Exercise and Aging: What You Need to Know to Stay Young and Healthy
Exercise, Blood Sugar, Aging, and Health
The clock ticks for all men and women, and with each tick comes change. For those who manage to avoid major medical problems, the changes are slow and gradual, but they do add up. Here are some things that aging can do to you — if you give up and let Time take his toll.
Some of the changes of aging start as early as the third decade of life. After age 25–30, for example, the average man’s maximum attainable heart rate declines by about one beat per minute, per year, and his heart’s peak capacity to pump blood drifts down by 5%–10% per decade.
That’s why a healthy 25-year-old heart can pump 2½ quarts of oxygen a minute, but a 65-year-old heart can’t get above 1½ quarts, and an 80-year-old heart can pump only about a quart, even if it’s disease-free.
In everyday terms, this diminished aerobic capacity can produce fatigue and breathlessness with modest daily activities.
Starting in middle age, blood vessels begin to stiffen and his blood pressure often creeps up as well. His blood itself changes, becoming more viscous (thicker and stickier) and harder to pump through the body, even though the number of oxygen-carrying red blood cells declines.
In other words: pay attention Now!!
Do you often Get Tired? Dry Skin? Trouble Losing Weight? You Likely Have THIS Deficiency
"Most people's health deteriorate as they age, starting when you reach 45 years old. There is a good chance you or someone you love is feeling the affects of aging, which can include low energy, memory loss, weight gain, sagging skin & wrinkly skin or heart issues.
When you watch this FREE presentation you will discover a nutrient that researchers believe can help in improving many of the most common ailments related to aging - which, by-the-way, the Big Drug Companies would rather you didn't see."

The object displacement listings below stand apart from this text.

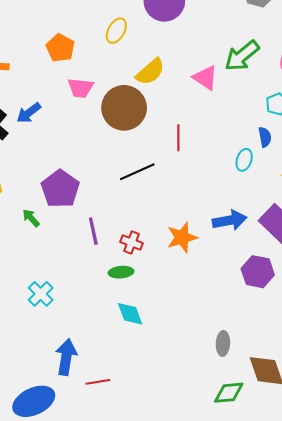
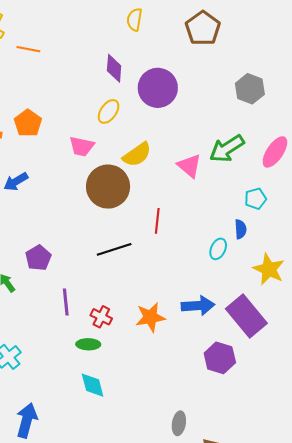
orange pentagon: (60, 48) -> (28, 123), moved
pink trapezoid: (81, 88) -> (82, 146), moved
purple pentagon: (60, 189) -> (38, 258), size x0.7

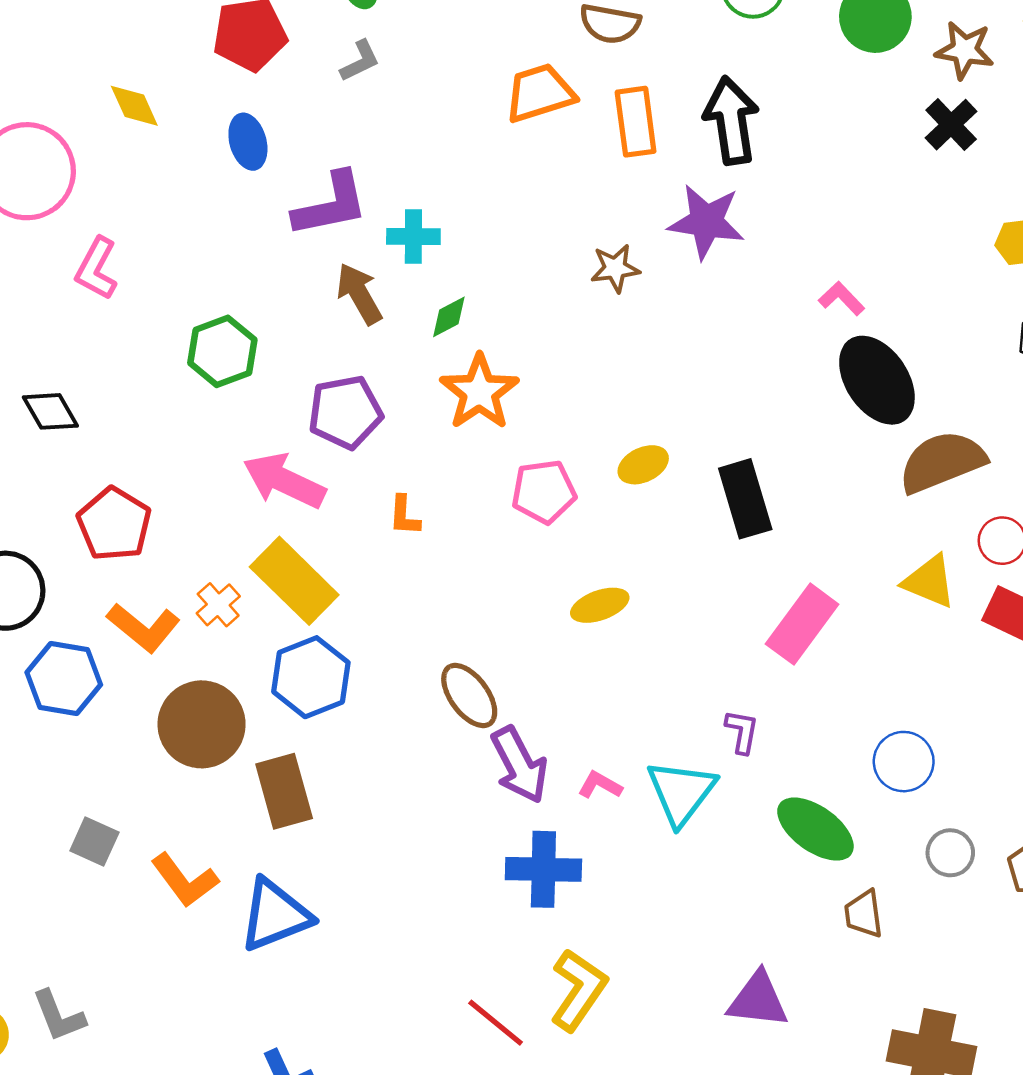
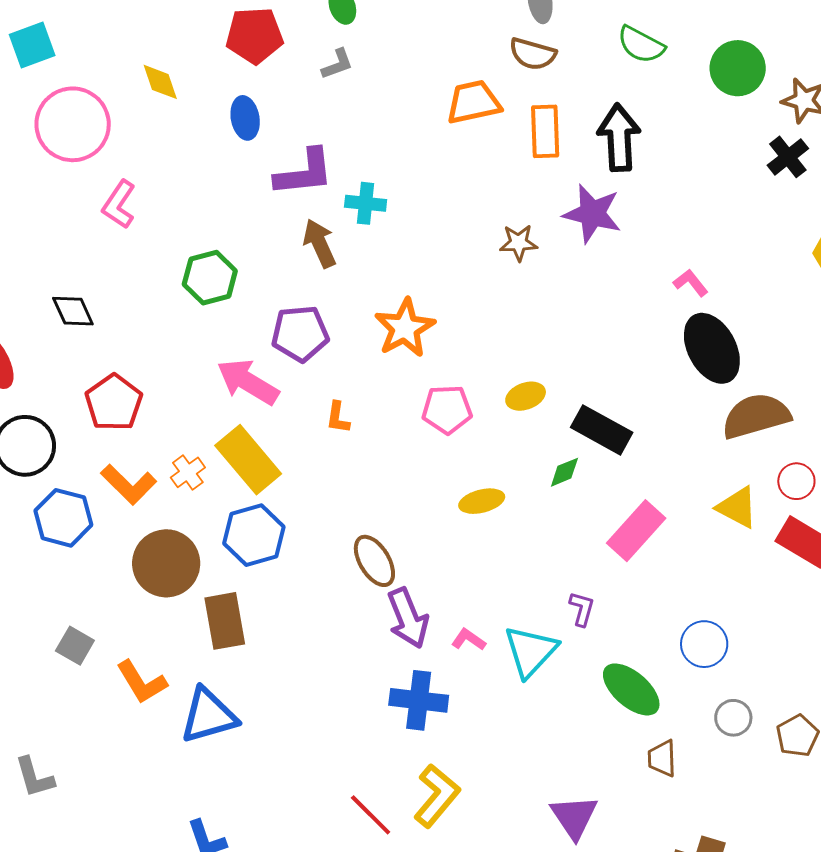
green diamond: (449, 317) -> (564, 472), moved
black rectangle: (745, 499) -> (602, 430), turned -50
purple triangle: (758, 1000) -> (574, 817), turned 44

Most Americans begin to gain weight in midlife, putting on 3–4 pounds a year. But since men start to lose muscle in their 40s, that extra weight is all fat. This extra fat contributes to a rise inLDL (“bad”) cholesterol and a fall in HDL ("good”) cholesterol. It also helps explain why blood sugar levels rise by about 6 points per decade, making type 2 diabetes distressingly common in senior citizens.

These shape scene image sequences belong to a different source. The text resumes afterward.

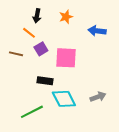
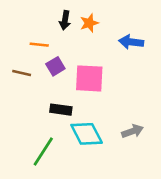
black arrow: (37, 16) -> (65, 20), moved
orange line: (29, 33) -> (39, 45), turned -32
green line: (32, 112) -> (43, 151), turned -30

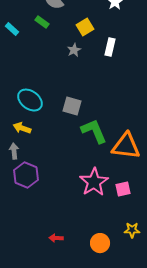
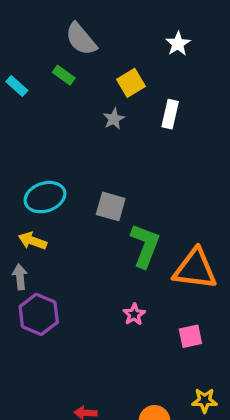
cyan ellipse: (30, 100) -> (45, 197), turned -55
green L-shape: (94, 131) -> (145, 246), turned 44
pink star: (94, 182) -> (134, 314), moved, size x0.5

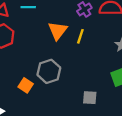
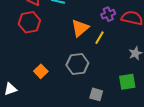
gray hexagon: (49, 71) -> (77, 64), moved

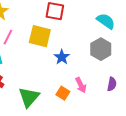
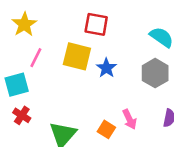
blue star: (62, 57) -> (106, 68), moved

Aging is inevitable, but it has an undeservedly fearsome reputation. No man can stop the clock, but most can slow its tick and enjoy life as they age with grace and vigor. Jonathan Swift was right when he said, “Every man desires to live long, but no man would be old.” Regular exercise, along with a good diet, good medical care, good genes, and a bit of luck, can make it happen.
Most people’s health deteriorate as they age, starting when you reach 45 years old. There is a good chance you or someone you love is feeling the affects of aging, which can include low energy, memory loss, weight gain, sagging & wrinkly skin or heart issues.
When you watch this FREE presentation you will discover a nutrient that researchers believe can help in improving many of the most common ailments related to aging – which, by-the-way, the Big Drug Companies would rather you didn’t see.
It’s never too late
Are you always hungry? Have you gained weight despite cutting calories? Or, do you frequently experience stomach problems? If you answered “yes” to any of these questions, you could be experiencing high blood sugar symptoms.